[Stored data entries]
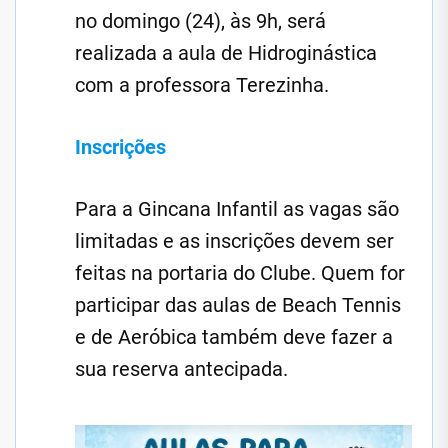
no domingo (24), às 9h, será
realizada a aula de Hidroginástica
com a professora Terezinha.
Inscrições
Para a Gincana Infantil as vagas são
limitadas e as inscrições devem ser
feitas na portaria do Clube. Quem for
participar das aulas de Beach Tennis
e de Aeróbica também deve fazer a
sua reserva antecipada.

▸ What you will do: Apart from the pictures, every record must be set down exactly.

▸ Exercise output:
no domingo (24), às 9h, será
realizada a aula de Hidroginástica
com a professora Terezinha.
Inscrições
Para a Gincana Infantil as vagas são
limitadas e as inscrições devem ser
feitas na portaria do Clube. Quem for
participar das aulas de Beach Tennis
e de Aeróbica também deve fazer a
sua reserva antecipada.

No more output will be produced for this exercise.